*** Opening of Entries provided ***
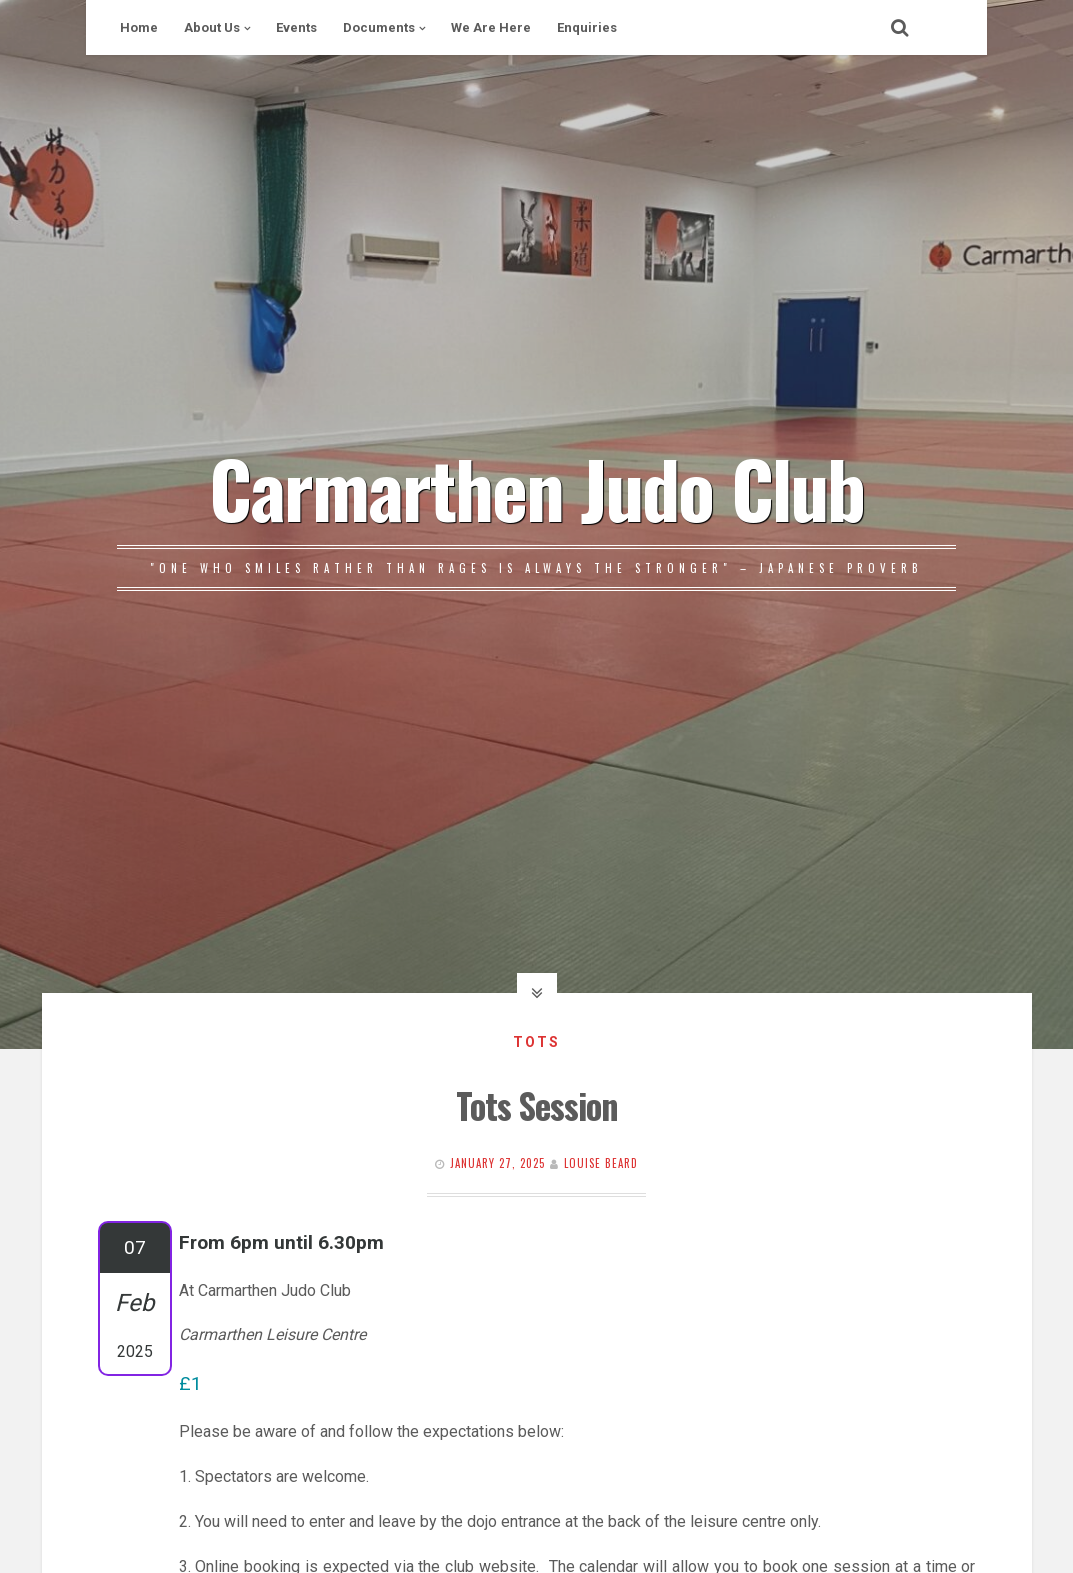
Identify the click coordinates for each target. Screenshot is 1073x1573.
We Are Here (491, 27)
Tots (536, 1042)
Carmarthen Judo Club (536, 487)
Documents (379, 27)
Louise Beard (601, 1163)
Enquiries (587, 27)
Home (139, 27)
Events (296, 27)
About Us (212, 27)
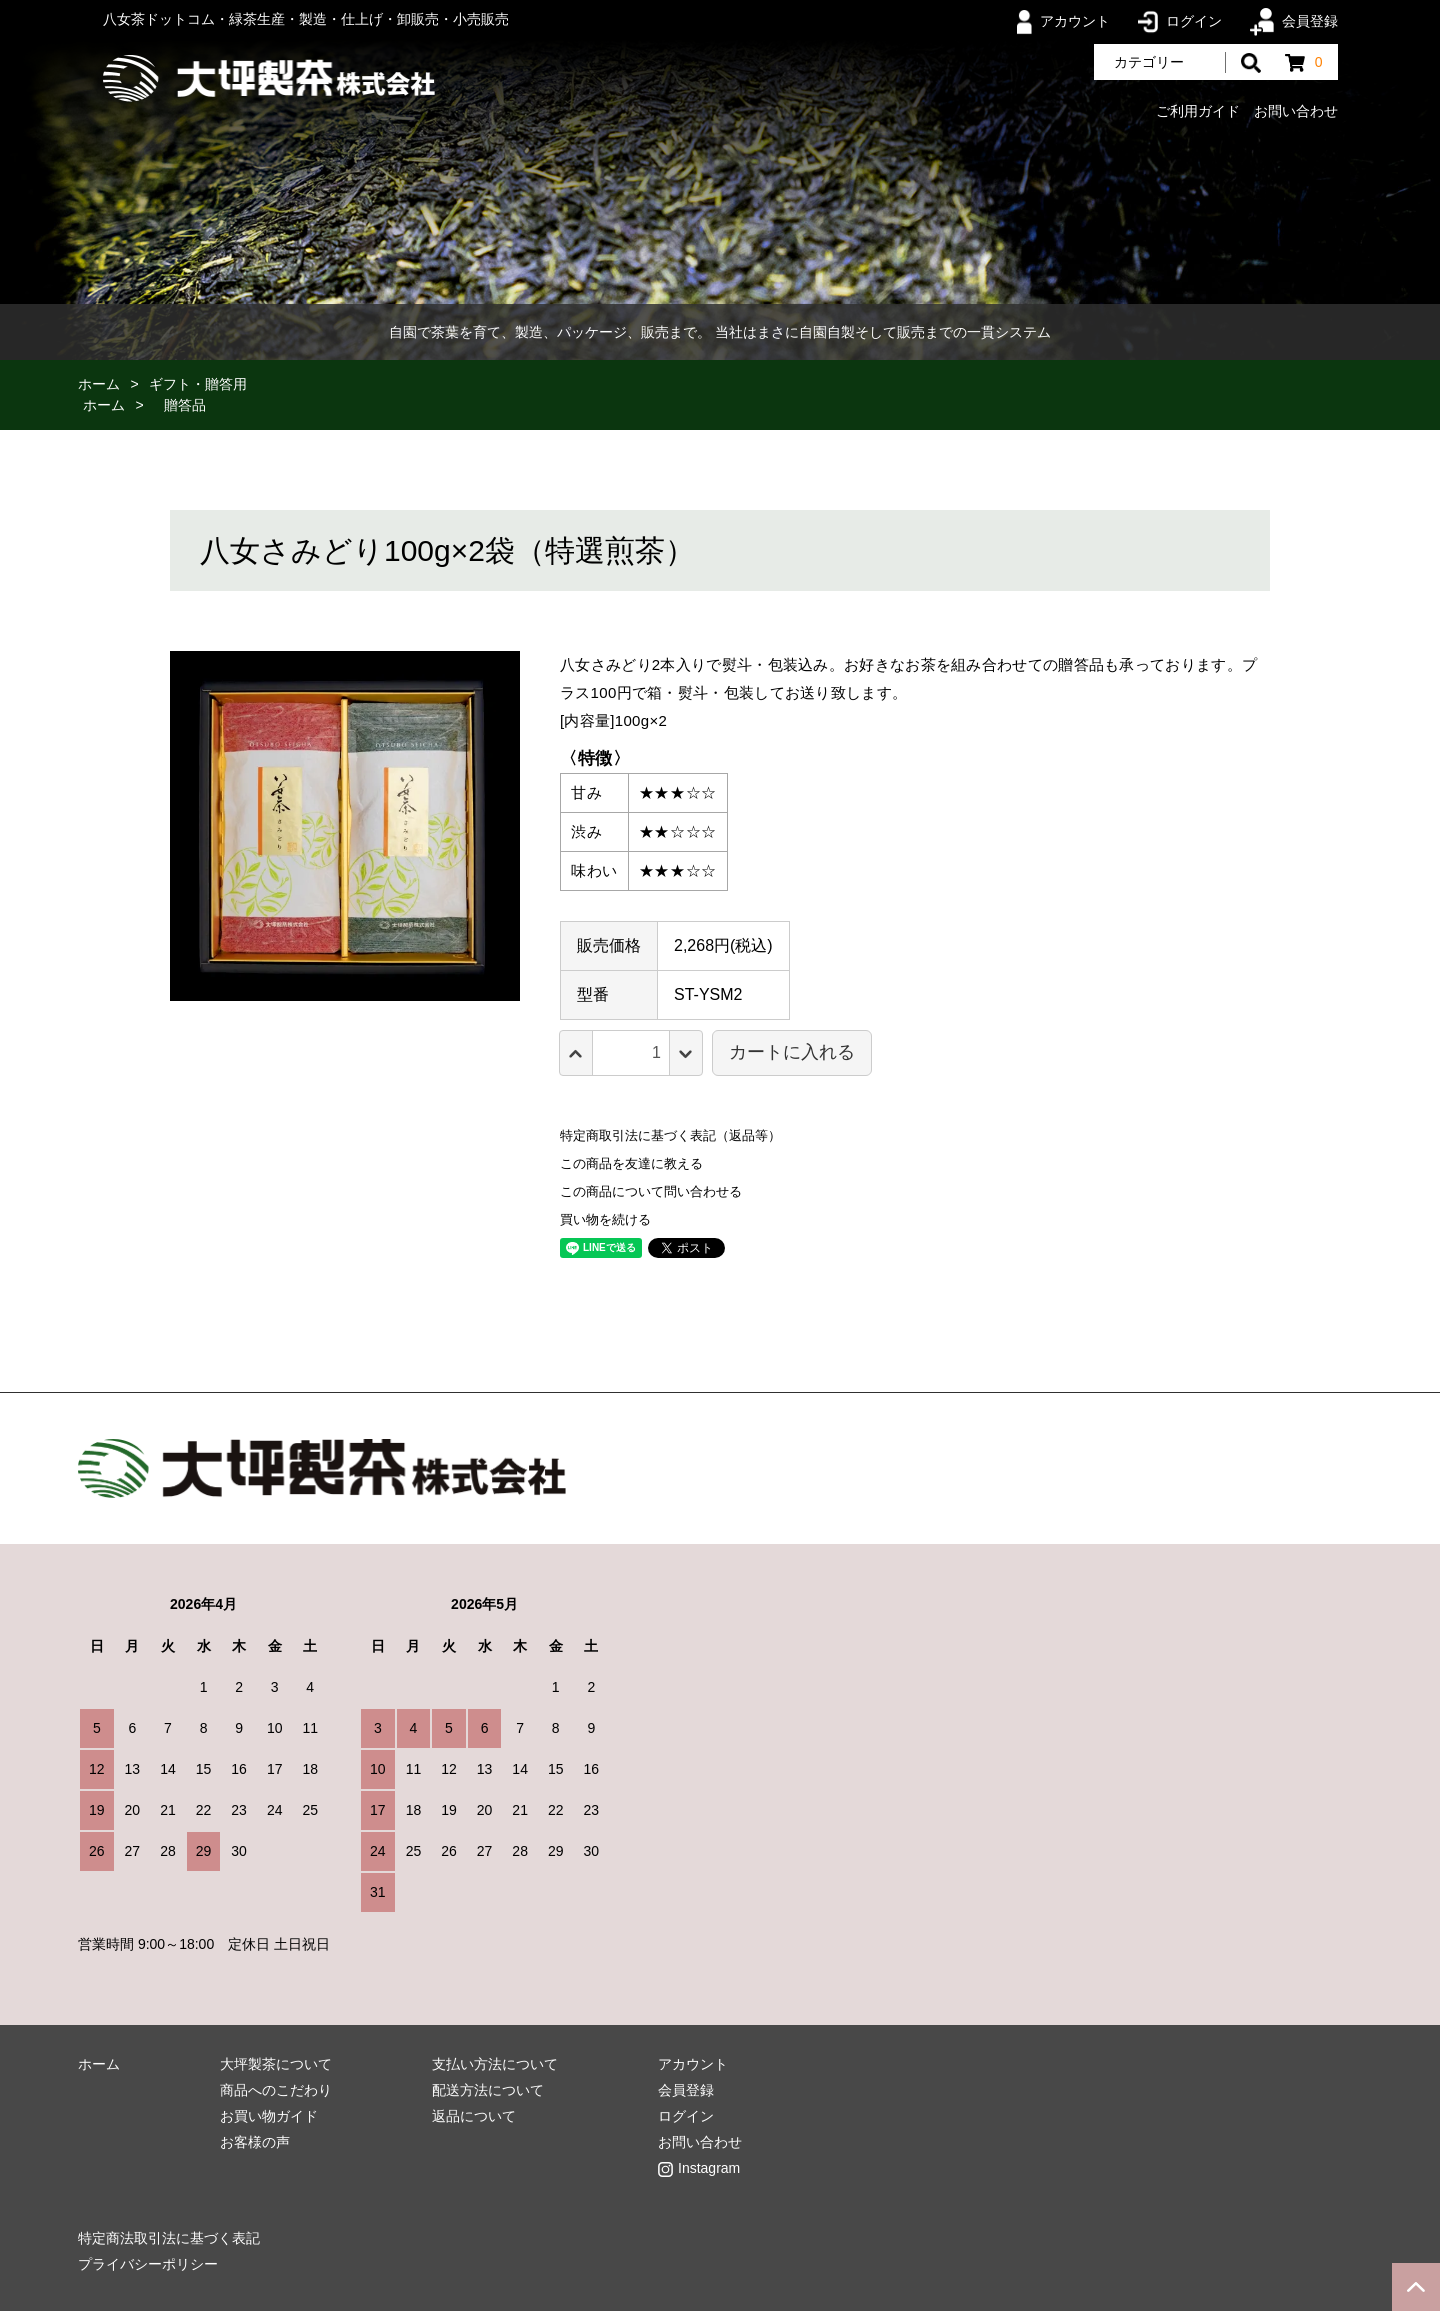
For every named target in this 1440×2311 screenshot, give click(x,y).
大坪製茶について (276, 2064)
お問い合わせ (1296, 111)
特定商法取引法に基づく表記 (169, 2238)
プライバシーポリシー (148, 2264)
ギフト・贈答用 (198, 384)
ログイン (1180, 21)
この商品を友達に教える (631, 1163)
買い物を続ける (605, 1219)
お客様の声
*** Close of Entries provided ***
__What this task involves__
Restrict the output to the lines from the one with "Enquiries (587, 27)" through the last line of the material above. Print them exactly, leaving out every picture.

__Answer to this problem__
Enquiries (587, 27)
Home (139, 27)
Events (296, 27)
About Us (212, 27)
For every named target in this 1440×2311 screenshot, give click(x,y).
大坪製茶について (276, 2064)
お問い合わせ (1296, 111)
特定商法取引法に基づく表記 (169, 2238)
プライバシーポリシー (148, 2264)
ギフト・贈答用 (198, 384)
ログイン (1180, 21)
この商品を友達に教える (631, 1163)
買い物を続ける (605, 1219)
お客様の声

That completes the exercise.